Synapses don't typically die, some of them are constantly reorganized yes, extended and retracted, but there is much evidence to show that the total number of stable synapses continually increases through most of an mammal's adult lifespan. During childhood there are a few waves of great increases of synapses then a paring down process, but during adulthood it appears as if it is a somewhat linear increase.

The way mammalian brains store information is tremendously different than what our current computational systems do it, but they still have to follow the same laws of informational physics that the rest of the universe does. There is much evidence to suggest the storage method being used is holographic, i.e. that new information is layered on top of old information networks. We don't have a strong handle on how words are stored or how human brains do mathematical calculations, but we do understand quite well how sensory data is being abstracted, processed, and stored in a number of neural systems, so we are not completely in the dark about what the storage capacity of neural systems is.

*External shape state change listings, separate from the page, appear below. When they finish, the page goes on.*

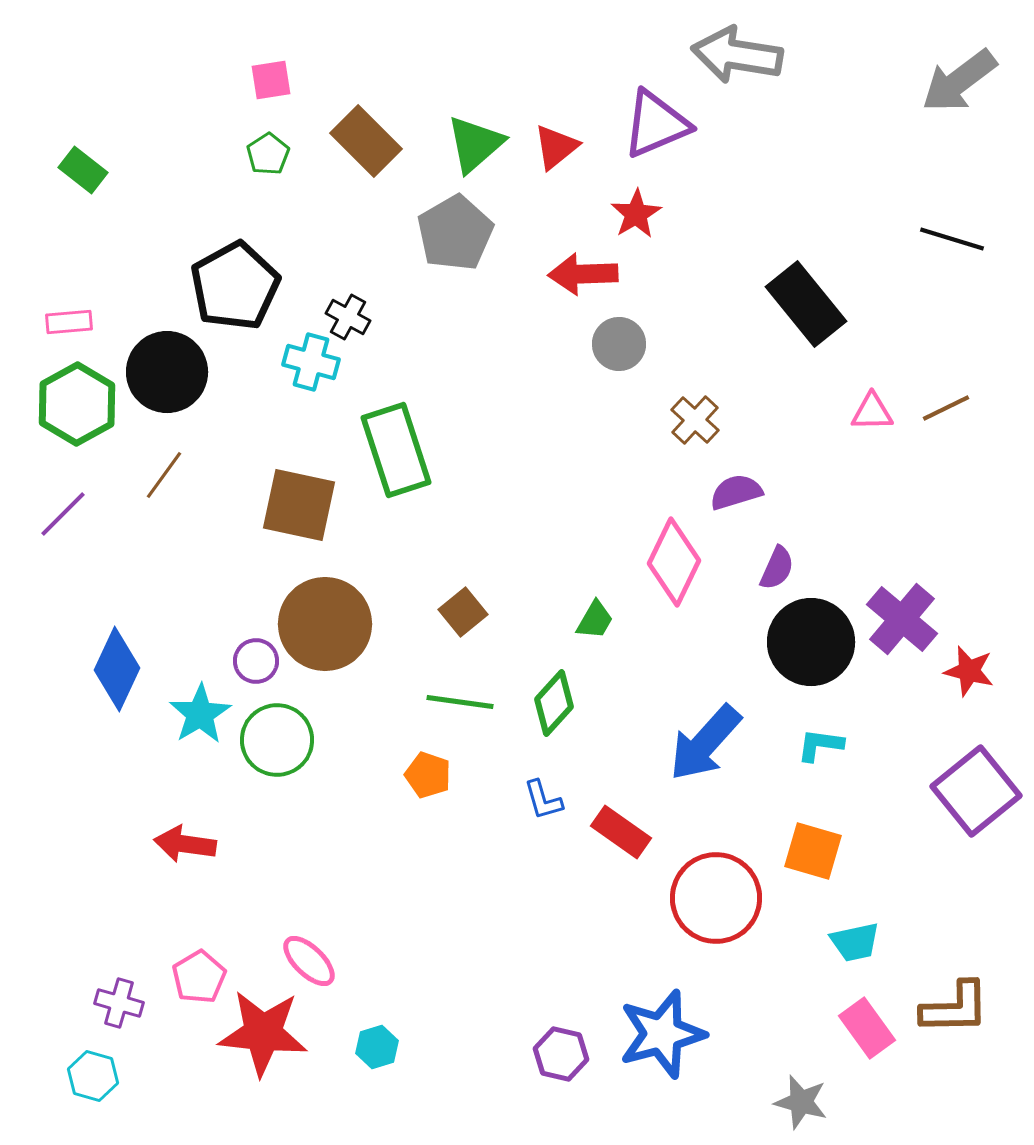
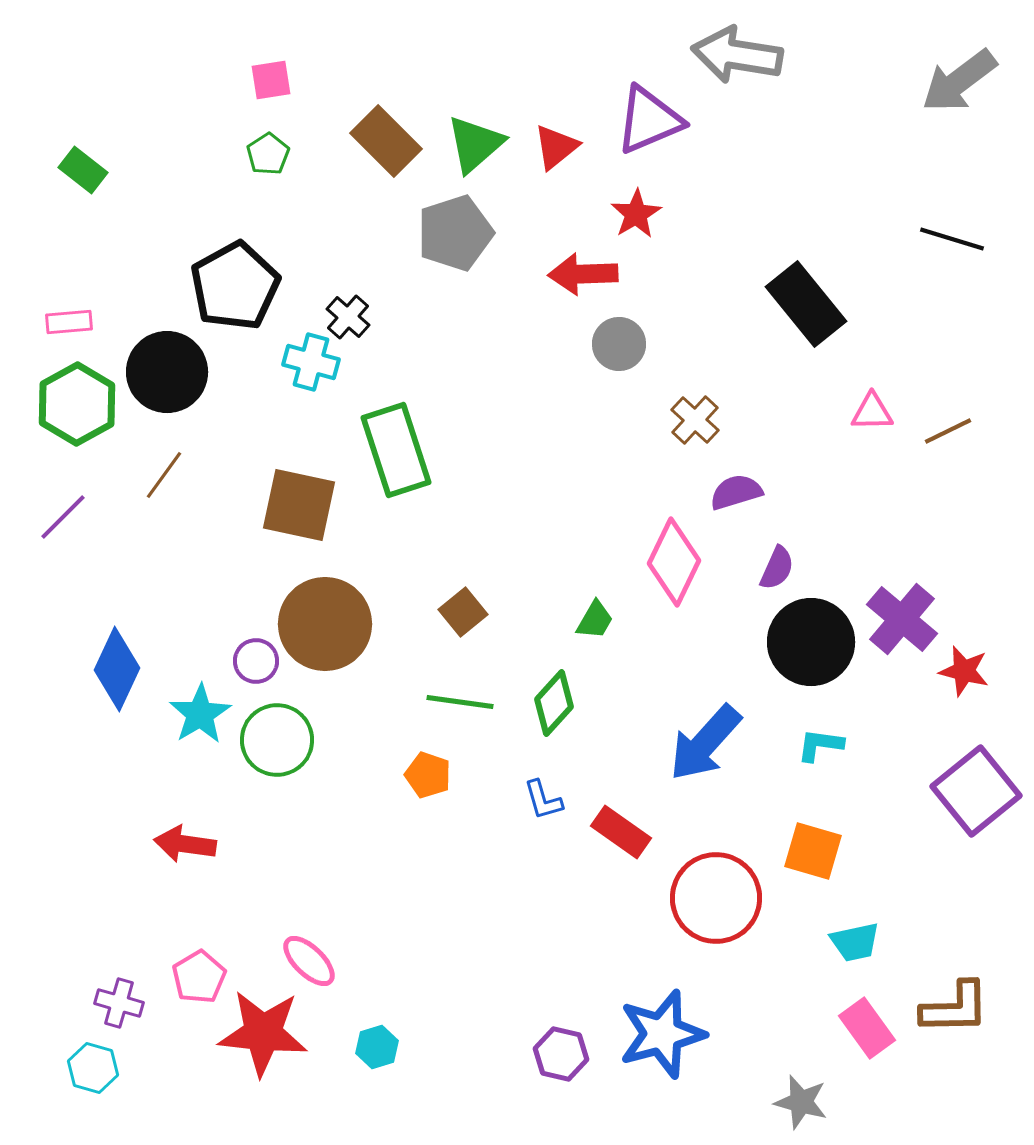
purple triangle at (656, 124): moved 7 px left, 4 px up
brown rectangle at (366, 141): moved 20 px right
gray pentagon at (455, 233): rotated 12 degrees clockwise
black cross at (348, 317): rotated 12 degrees clockwise
brown line at (946, 408): moved 2 px right, 23 px down
purple line at (63, 514): moved 3 px down
red star at (969, 671): moved 5 px left
cyan hexagon at (93, 1076): moved 8 px up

I take great exception to the statement that computers always compute with exactitude, this is a matter of degree, it is problem-type specific, and no system is ever "perfect". Computers can solve particular classes of mathematical problems well because they are very good at repetition and exhibit stability of computation for that class - gates are probalistic devices as well, we just choose a large enough voltage difference definition so that it becomes a binary system in our perception. This is very energy and material inefficient though, and represents clumsy engineering which we hopefully will refine in the future. Mammalian brains are currently much faster, energy efficient, and more robust at solving problems in environments of high complexity and nonlinearity. You could structure neurons to do fast linear mathematical problem solving and be very stable in this processing as well - but their hasn't been an evolutionary need for an organism to solve these types of problems (a biological neural computer that exceeded the precision, energy efficiency, and size requirements of current computational systems would be possible to build, but its probably not worth the effort because of the legacy problems associated with cellular life support - respiration, feeding, etc. - but the properties of biological network computation need to be studied intensely so they can be abstracted to engineered systems)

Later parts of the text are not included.